= Postil =

Cycle of Christian homilies

A postil or postill (postilla; Postille) was originally a term for Bible commentaries. It is derived from the Latin post illa verba textus ("after these words from Scripture"), referring to biblical readings. The word first occurs in the chronicle (with reference to examples of 1228 and 1238) of Nicolas Trivetus, but later it came to mean only homiletic exposition, and thus became synonymous with the homily in distinction from the thematic sermon. Finally, after the middle of the fourteenth century, it was applied to an annual cycle of homilies.

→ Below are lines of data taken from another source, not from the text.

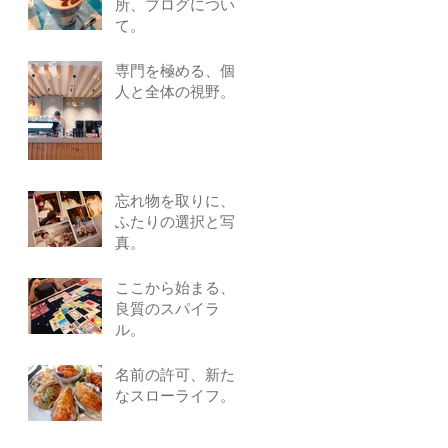
所、ブログについ
て。
専門を極める、個
人と全体の視野。
忘れ物を取りに、
ふたりの選択と写
真。
ここから始まる、
良質のスパイラ
ル。
名前の許可、新た
なスローライフ。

==Early Lutheran postils==
From the time of Martin Luther, who published the first part of his postil under the title Enarrationes epistolarum et evangeliorum quas postillas vocant (Wittenberg, 1521), every annual cycle of sermons on the lessons, whether consisting of homilies or formal sermons, is termed a postil. A few of the most famous Lutheran postils are those of M. Luther (Kirchenpostille, Wittenberg, 1527; Hauspostille, 1542, 1549), P. Melanchthon (Evangelien-Postille, Germ., Nuremberg, 1549; Lat., Hanover, 1594), M. Chemnitz (Evangelien-Postille, Magdeburg, 1594), L. Osiander (Bauern-Postille, Tübingen, 1597), and J. Arndt (Evangelien-Postille, Leipzig, 1616).

==Catholic postils==
By 1530 postils were commonly used in Catholic preaching, at least in Germany. The two (in Latin) by Thomas Stapleton proved popular. Frymire has tabulated the development from 1520 (Catholic and Lutheran).

==Later postils==
The term postil fell into disuse during the period of Pietism and the Enlightenment, but was revived by Claus Harms (Winter-Postille, Kiel, 1812; Sommer-Postille, 1815). It has again become common through W. Löhe (Evangelien-Postille, Frommel 1848; Epistel-Postille, 1858), and M. Stuttgart (Herzpostille, Bremen, 1882, 1890; Hauspostille, 1887–88; Pilgerpostille, 1890).

Reformed Churches, which disregard a regular series of lessons, have no postils; in the Roman Catholic Church the term has been kept, especially through Leonard Goffiné (Hand-Postill oder christ-catholische Unterrichtungen von allen Sonn- and Feyr-Tagen des gantzen Jahrs (Mainz, 1690; popular, illustrated ed., reissued twenty-one times by H. Herder, Freiburg-im-Breisgau, 1875–1908; Eng. transl., T. Noethen, New York, n.d.).